Hacker News new | ask | show | jobs
by roxolotl 295 days ago
The big thing here is that they can’t even be confident. There is no there there. They are a, admittedly very useful, statistical model. Ascribing confidence to it is an anthropomorphizing mistake which is easy to make since we’re wired to trust text that feels human.

They are at their most useful when it is cheaper to verify their output than it is to generate it yourself. That’s why code is rather ok; you can run it. But once validation becomes more expensive than doing it yourself, be it code or otherwise, their usefulness drops off significantly.

3 comments

The article buries the lede by waiting until the very end to talk about solutions like having the LLM write DSL code. Presumably if you feed an LLM your orders table and a question about it, you'll get an answer that you can't trust. But if you ask it to write some SQL or similar thing based on your database to get the answer and run it, you can have more confidence.
Until it mishandles a NULL somewhere in a condition on does JOIN instead of a LEFT JOIN and outputs something plausibly-looking that is just plain wrong. To verify it you'll need to do the work that it would take to write it anyway.
I disagree, both because LLMs can be less likely to make those errors than a lot of humans, and because it's easier for me to review and critique its code than to review my own. I can also have a basis for testing, and I can tell it to fix problems in the code rather than having it make up a new answer.

If what I am doing is summarizing data and it will likely have uncertainty as a result, I can include statistics in the specification of what I want.

I have also been impressed from time to time where Claude Code catches a mistake I would have written. For example, I asked it to create a configuration file with some names of my staff to use for a query. It then ran the query and noticed that one name I gave was not in the database, but that there was a similar name, and it recommended changing the config.

I am pessimistic about whether these tools are intelligent or will ever achieve intelligence, but where they are useful, we should use them.

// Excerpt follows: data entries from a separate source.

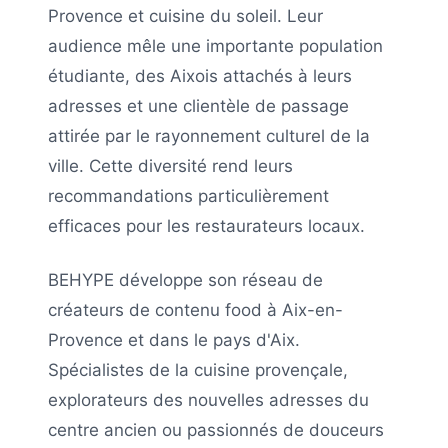
Provence et cuisine du soleil. Leur
audience mêle une importante population
étudiante, des Aixois attachés à leurs
adresses et une clientèle de passage
attirée par le rayonnement culturel de la
ville. Cette diversité rend leurs
recommandations particulièrement
efficaces pour les restaurateurs locaux.
BEHYPE développe son réseau de
créateurs de contenu food à Aix-en-
Provence et dans le pays d'Aix.
Spécialistes de la cuisine provençale,
explorateurs des nouvelles adresses du
centre ancien ou passionnés de douceurs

Agreed. All these attempts to benchmark LLM performance based on the interpreted validity of the outputs are completely misguided. It may be the semantics of "context" causing people to anthropomorphize the models (besides the lifelike outputs.) Establishing context for humans is the process of holding external stimuli against an internal model of reality. Context for an LLM is literally just "the last n tokens". In that case, the performance would be how valid the most probablistic token was with the prior n tokens being present, which really has nothing to do with the perceived correctness of the output.
But as a statistical model, it should be able to report some notion of statistical uncertainty, not necessarily in its next-token outputs, but just as a separate measure. Unfortunately, there really doesn't seem to be a lot of effort going into this.
Even then, wouldn't its uncertainty be about the probability of the output given the input? That's different from probability of being correct in some factual sense. At least for this class of models.
There are many types of model uncertainty, but factual errors should play a role in conditional uncertainties. If you do it right, then you can report when the output is truly veering into out-of-distribution territory.
The statistical certainty is indeed present in the model. Each token comes with a probablility; if your softmax results approach a uniform distribution (i.e. all selected tokens at the given temp have near equal probabilities), then the next most likely token is very uncertain. Reporting the probabilities of the returned tokens can help the user understand how likely hallucinations are. However, that information is deliberately obfuscated now, to prevent distillation techniques.
That is not the same thing! You are talking about the point distribution of the next token. We are talking about the uncertainty associated with each of those candidate tokens; a distribution of distributions.

It's the difference between a categorical distribution and a Dirichlet. https://en.wikipedia.org/wiki/Dirichlet_distribution

I think we're talking about the same thing. I should be clear that I don't think the selected token probabilities being reported are enough, but if you're reporting each returned tokens probability (both selected and discarded) and aggregating the cumulative probabilities of the given context, it should be possible to see when you're trending centrally towards uncertainty.
No, it isn't the same thing. The softmax probabilities are estimates; they're part of the prediction. The other poster is talking about the uncertainty in these estimates, so the uncertainty in the softmax probabilities.

The softmax probabilities are usually not a very good indication of uncertainty, as the model is often overconfident due to neural collapse. The uncertainty in the softmax probabilities is a good indication though, and can be used to detect out-of-distribution entries or poor predictions.